The so-called “Totoaba Cartel” operated in the Gulf of California and was engaged in trafficking the endangered fish, a practice that has also driven the vaquita porpoise to the verge of extinction.
The vaquita and totoaba are both native to the Gulf of California. The totoaba’s swim bladder is frequently illegally trafficked to the U.S. and then to China, where it is believed to hold medicinal properties. A piece of the bladder can be worth up to U.S. $60,000 in China, earning it the nickname “cocaine of the sea.”
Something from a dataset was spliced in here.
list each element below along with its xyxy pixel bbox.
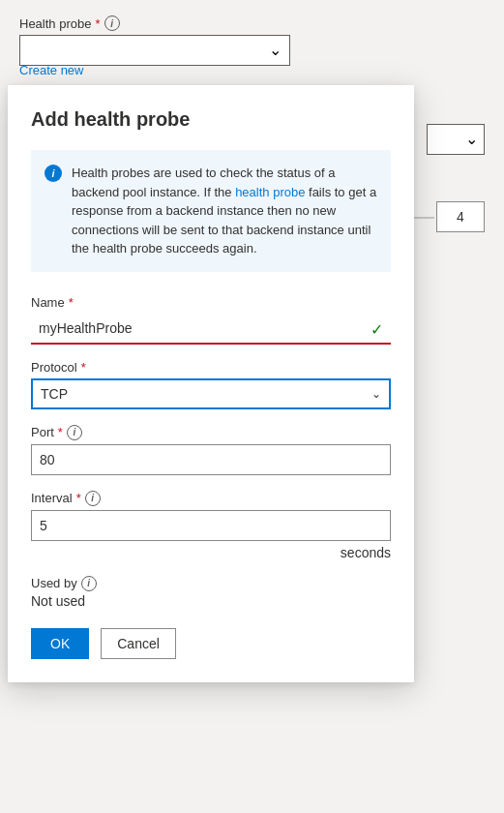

The vaquita porpoise has become the most endangered marine mammal in the world, due primarily to getting caught and drowning in illegal gillnets set for the totoaba. The nets span up to a kilometer in length, acting as a wall to trap the marine species.
In November, the Convention on International Trade in Endangered Species of Wild Fauna and Flora (CITES) pressured Mexico to create an action plan to conserve the vaquita and totoaba by Feb. 2023. If the country does not present this plan, CITES officials could prevent Mexico from exporting wildlife products.
In December, three conservation groups sued the U.S. Department of the Interior to demand sanctions on Mexico over its enforcement failures. Over the last decade, the vaquita population has declined from about 200 to a mere 10-20 specimens.
Ojeda Durán stated that between 2019 and 2022, the Navy has carried out various enforcement actions, destroying 744 nets, inspecting 2,042 ships and 12,314 smaller vessels, and reviewing 31 warehouses. Arrests have also been made in recent years, and hundreds of kilos of totoaba confiscated.
In Aug. 2021, the Mexican government resumed efforts to prevent small fishing boats from entering the so-called “zero tolerance zone” near San Felipe, Baja California, where the last remaining vaquitas have been seen.